A conversational guide to understanding security and permissions workflows


What is the Access Control Domain?

Not everyone should see everything. A billing clerk shouldn't access clinical notes. A nurse might see different patients than a physician. Some patients are sensitive and require restricted access.

The Access Control domain manages who can do what. It combines Role-Based Access Control (RBAC) for functional permissions with Access Control Lists (ACL) for patient-level restrictions.


Two Layers of Security

RBAC - What Can You Do?

RBAC controls functional access based on roles:

  • Can you create patients?
  • Can you view medical records?
  • Can you manage billing?
  • Can you administer users?

ACL - Which Patients Can You See?

ACL controls data access at the patient level:

  • Which patients are you allowed to view?
  • Do you have write access or read-only?
  • Is your access permanent or time-limited?

Together, these create a comprehensive security model. You might have the patient.read permission (RBAC), but only for patients on your care team (ACL).


Roles and Permissions

System Roles

The system comes with predefined roles:

  • superuser - Full system access
  • admin - Organization administration
  • physician - Clinical access
  • nurse - Clinical access (may be scoped)
  • receptionist - Front desk operations
  • billing_clerk - Financial operations
  • viewer - Read-only access

Granular Permissions

Each role has associated permissions:

physician:
  - patient.read
  - patient.write
  - medical_record.read
  - medical_record.write
  - appointment.read

receptionist:
  - patient.read
  - patient.write
  - appointment.read
  - appointment.write

Organization Assignment

Users get roles within an organization context. You might be an admin at Clinic A but just a viewer at Clinic B if you're a member of both.


Permission Checking

The Enforcement Pattern

Throughout the codebase, endpoints are decorated with permission requirements:

@router.get("/patients")
async def get_patients(
    current_user = Depends(require_org_permission("patient.read"))
):
    ...

How require_org_permission Works

  1. Extract the user from the authenticated request
  2. Get their organization membership
  3. Get their role(s) in that organization
  4. Check if any role has the required permission
  5. If yes, proceed; if no, return 403 Forbidden

Multiple Permissions

Some operations require multiple permissions. Creating a patient might check both patient.write and organization.member.

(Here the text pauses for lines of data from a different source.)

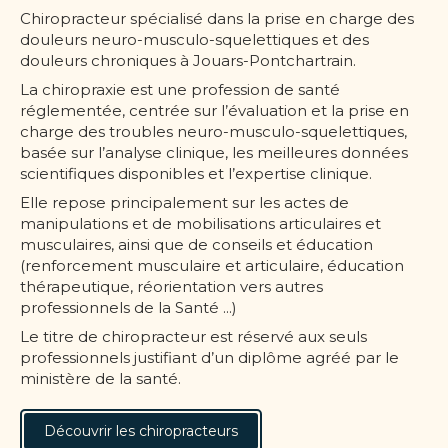
Chiropracteur spécialisé dans la prise en charge des
douleurs neuro-musculo-squelettiques et des
douleurs chroniques à Jouars-Pontchartrain.
La chiropraxie est une profession de santé
réglementée, centrée sur l’évaluation et la prise en
charge des troubles neuro-musculo-squelettiques,
basée sur l’analyse clinique, les meilleures données
scientifiques disponibles et l’expertise clinique.
Elle repose principalement sur les actes de
manipulations et de mobilisations articulaires et
musculaires, ainsi que de conseils et éducation
(renforcement musculaire et articulaire, éducation
thérapeutique, réorientation vers autres
professionnels de la Santé ...)
Le titre de chiropracteur est réservé aux seuls
professionnels justifiant d’un diplôme agréé par le
ministère de la santé.
Découvrir les chiropracteurs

Access Control Lists (ACL)

Patient-Level Security

ACL adds another layer. Even if you have patient.read permission, ACL can restrict which patients you see.

ACL Grants

An ACL grant gives a specific user access to a specific patient:

  • user_id - Who is granted access
  • patient_id - Which patient
  • permission - READ or WRITE
  • expires_at - Optional expiration date
  • granted_by - Who created the grant
  • reason - Why access was granted

Grant Sources

Grants can come from:

  • direct - Manually assigned by admin
  • encounter - Created when practitioner sees patient
  • care_team - Part of the care team
  • referral - Referred by another provider

ACL Enforcement

When ACL is Checked

ACL enforcement happens at the service layer. When fetching patients:

def get_patients_paginated(self, ..., user_id, user_roles):
    # If ACL is enabled and user isn't exempt
    if acl_enabled and not is_acl_exempt_role(user_roles):
        # Filter to only patients they have ACL grants for
        statement = statement.join(ACL).filter(ACL.user_id == user_id)

Exempt Roles

Some roles bypass ACL - they can see all patients:

  • Administrators (for system management)
  • Care coordinators (for access management)
  • Billing clerks (for organization-wide billing)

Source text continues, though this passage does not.